France, où est ta francophonie ?

L'Académie s'alarme du délabrement de la langue, un millier de personnalités signent un appel pour que le Français soit effectivement en usage à tous les niveaux de la Communauté européenne comme il en a le droit. La francophonie n'est pas seulement en cause à l'étranger, mais aussi en France même.

 

L'Académie s'alarme, 800 personnalités réclament

Une France francophone, s.v.p.

Depuis quelque temps, Maurice Druon n'apparaissait plus dans l'actualité. Mais il est vigoureusement sorti de son silence l'autre jour, en public, sous la Coupole de l'Académie, dont il est le secrétaire perpétuel.

À ce titre, il s'est lancé dans un véritable discours de combat, dégainant pour défendre le français. Et cela dans l'Hexagone même : « Ce n'est pas la présence quantitative du français dans le monde qui doit nous inquiéter, mais son état qualitatif en France ».

« Le délabrement de la langue communément écrite ou parlée » s'accélère, selon M. Druon, dans l'enseignement, les textes administratifs, la publicité, à la radio et la télévision qui « diffusent à longueur d'antenne et à largeur d'écrans, un parler relâché, avachi, déliquescent ».

« La langue est l'un des éléments premiers et le plus précieux de notre patrimoine, affirma-t-il. Quand un fou lacère un tableau du Louvre, quand un vandale mutile une statue dans un parc royal, chacun crie au scandale.

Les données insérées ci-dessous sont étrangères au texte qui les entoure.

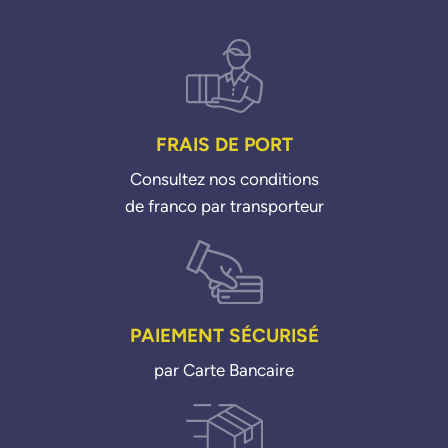
FRAIS DE PORT
Consultez nos conditions
de franco par transporteur
PAIEMENT SÉCURISÉ
par Carte Bancaire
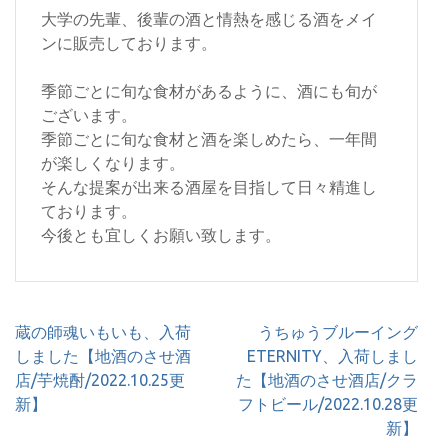
大学の先輩、後輩の酒と情熱を感じる酒をメイ
ンに販売しております。
季節ごとに旬な食材があるように、酒にも旬が
ございます。
季節ごとに旬な食材と酒を楽しめたら、一年間
が楽しくなります。
そんな提案が出来る酒屋を目指して日々精進し
ております。
今後とも宜しくお願い致します。
投
蔵の師魂いもいも、入荷
うちゅうブルーイング
稿
しました【地酒のさせ酒
ETERNITY、入荷しまし
ナ
店/芋焼酎/2022.10.25更
た【地酒のさせ酒店/クラ
ビ
新】
フトビール/2022.10.28更
ゲ
新】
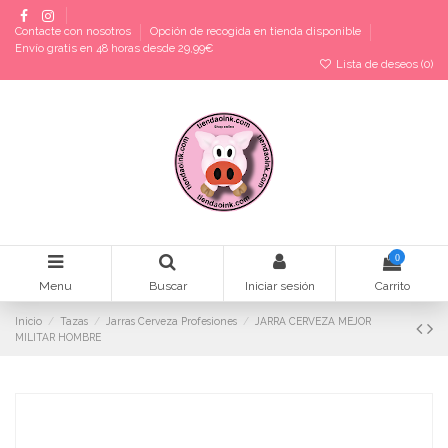
Contacte con nosotros
Opción de recogida en tienda disponible
Envío gratis en 48 horas desde 29,99€
Lista de deseos (
0
)
0
Menu
Buscar
Iniciar sesión
Carrito
Inicio
Tazas
Jarras Cerveza Profesiones
JARRA CERVEZA MEJOR
MILITAR HOMBRE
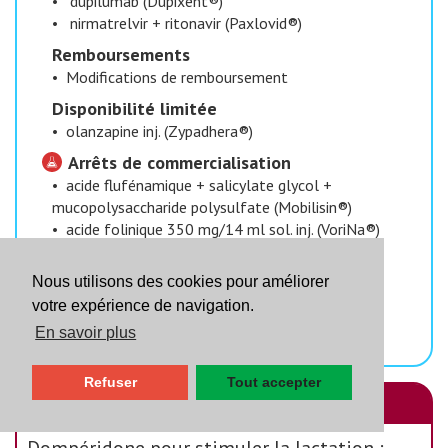
•
dupilumab (Dupixent®)
•
nirmatrelvir + ritonavir (Paxlovid®)
​ Remboursements
•
Modifications de remboursement
​ Disponibilité limitée
•
olanzapine inj. (Zypadhera®)
Arrêts de commercialisation
•
acide flufénamique + salicylate glycol +
mucopolysaccharide polysulfate (Mobilisin®)
•
acide folinique 350 mg/14 ml sol. inj. (VoriNa®)
•
buprénorphine compr. subling. (Subutex®)
•
Calmedoron®
Nous utilisons des cookies pour améliorer
•
érythromycine 40 mg/ml sol. cut. (Erycine®)
votre expérience de navigation.
•
furosémide gél. lib. prol. (Lasix P®)
En savoir plus
•
moclobémide (Moclobemide Sandoz®)
Refuser
Tout accepter
Pharmacovigilance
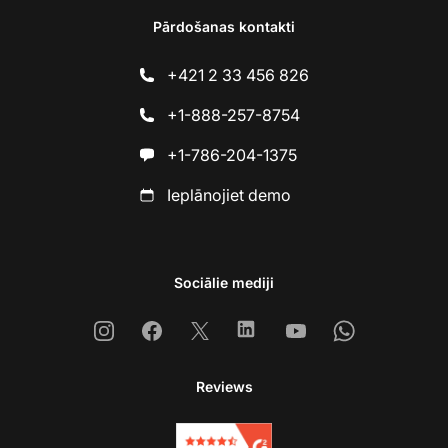
Pārdošanas kontakti
+421 2 33 456 826
+1-888-257-8754
+1-786-204-1375
Ieplānojiet demo
Sociālie mediji
Instagram
Facebook
X
Linkedin
Youtube
Whatsapp
Reviews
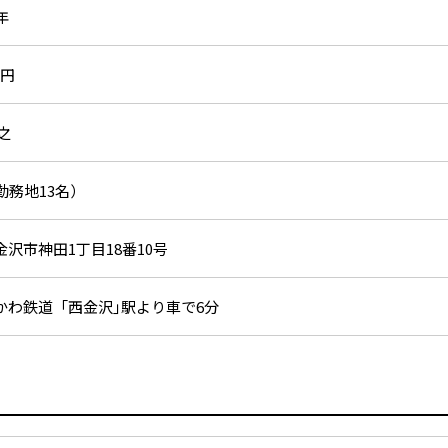
年
万円
之
勤務地13名）
沢市神田1丁目18番10号
しかわ鉄道「西金沢｣駅より車で6分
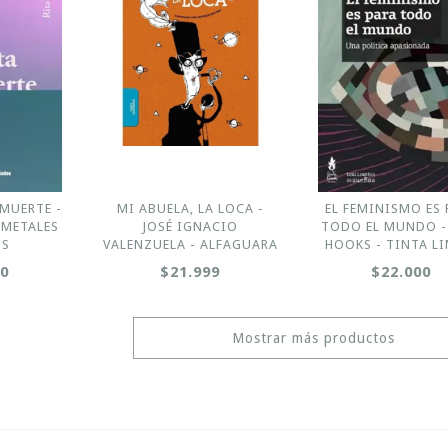
 MUERTE -
MI ABUELA, LA LOCA -
EL FEMINISMO ES 
 METALES
JOSÉ IGNACIO
TODO EL MUNDO -
OS
VALENZUELA - ALFAGUARA
HOOKS - TINTA L
90
$21.999
$22.000
Mostrar más productos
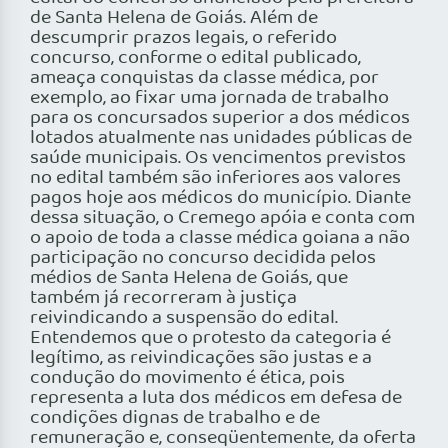
de Santa Helena de Goiás. Além de
descumprir prazos legais, o referido
concurso, conforme o edital publicado,
ameaça conquistas da classe médica, por
exemplo, ao fixar uma jornada de trabalho
para os concursados superior a dos médicos
lotados atualmente nas unidades públicas de
saúde municipais. Os vencimentos previstos
no edital também são inferiores aos valores
pagos hoje aos médicos do município. Diante
dessa situação, o Cremego apóia e conta com
o apoio de toda a classe médica goiana a não
participação no concurso decidida pelos
médios de Santa Helena de Goiás, que
também já recorreram à justiça
reivindicando a suspensão do edital.
Entendemos que o protesto da categoria é
legítimo, as reivindicações são justas e a
condução do movimento é ética, pois
representa a luta dos médicos em defesa de
condições dignas de trabalho e de
remuneração e, conseqüentemente, da oferta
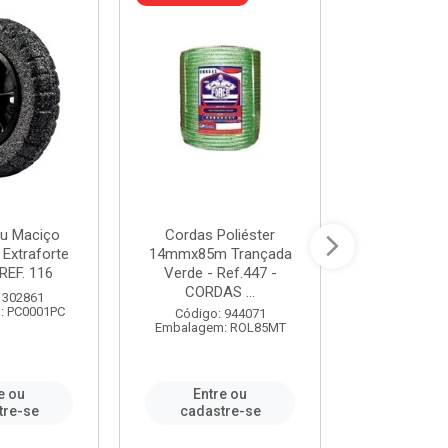
u Maciço
Cordas Poliéster
Furadeira de
 Extraforte
14mmx85m Trançada
Polegadas 
REF. 116
Verde - Ref.447 -
Velocidad
CORDAS ...
 302861
Código:
: PC0001PC
Embalagem:
Código: 944071
Embalagem: ROL85MT
e ou
Entre ou
Entr
tre-se
cadastre-se
cadast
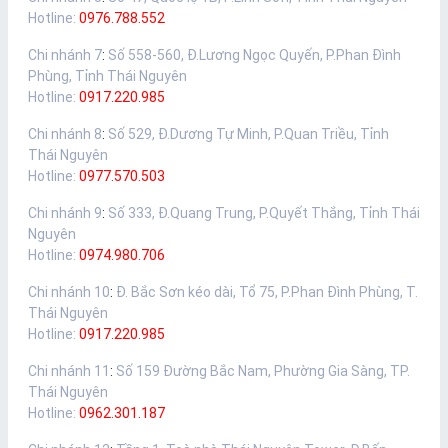
Hotline:
0976.788.552
Chi nhánh 7
:
Số 558-560, Đ.Lương Ngọc Quyến, P.Phan Đình
Phùng, Tỉnh Thái Nguyên
Hotline:
0917.220.985
Chi nhánh 8
:
Số 529, Đ.Dương Tự Minh, P.Quan Triều, Tỉnh
Thái Nguyên
Hotline:
0977.570.503
Chi nhánh 9
:
Số 333, Đ.Quang Trung, P.Quyết Thắng, Tỉnh Thái
Nguyên
Hotline:
0974.980.706
Chi nhánh 10
:
Đ. Bắc Sơn kéo dài, Tổ 75, P.Phan Đình Phùng, T.
Thái Nguyên
Hotline:
0917.220.985
Chi nhánh 11
:
Số 159 Đường Bắc Nam, Phường Gia Sàng, TP.
Thái Nguyên
Hotline:
0962.301.187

Et nous ne crierions pas au scandale quand, mille fois par jour, on attente à notre patrimoine mental ? »

« Nous en appelons aux pouvoirs publics, aux élus, jusque dans le moindre village, aux fonctionnaires, aux maîtres, à tous pour que s'instaure un état d'esprit attentif au respect et à la qualité du langage »...

Parallèlement à cette sorte de harangue, 800 personnalités ont signé récemment un deuxième appel pour « l'avenir de la langue française » adressé déjà en juillet au président de la République, au gouvernement et aux membres du Parlement.

« Depuis quelques années, relèvent ces signataires, dans un certain nombre de secteurs - grandes entreprises, publicité, recherche scientifique, audiovisuel - et jusqu'au sein de l'appareil d'État, quelques décideurs se sont mis en tête de faire renoncer la France à sa propre langue et de la faire parler anglais, ou plutôt américain ».

Parmi ces nouveaux signataires :  l'industriel Jacques Calvet, Jean-Louis Curtis, Cavanna, Régine Deforges, les comédiens Geneviève Casile, Jean Desailly, Anny Duperey, Claude Piéplu, les chanteurs Yves Duteil, Jean Ferrat et José Van Dam.

Les 800 signataires (qui s'ajoutent aux 300 de l'appel initial) demandent notamment d'« assurer l'usage effectif du français à tous les niveaux des institutions européennes », de rappeler dans la Constitution que le français est non seulement la langue de la République, mais aussi la langue de l'enseignement et du travail.

Ils demandent également de « transformer la loi du 31 décembre 1975 sur l'emploi de la langue française, afin qu'elle traite de tous les aspects de son usage et qu'elle soit effectivement appliquée ».

L'association qui vient de se créer veut obtenir « en particulier le vote rapide par le parlement d'une nouvelle loi linguistique ». Personne dans la presse écrite - et à Midi Libre en particulier - ne saurait se montrer indifférent à ce souci de sauvegarde et de réhabilitation.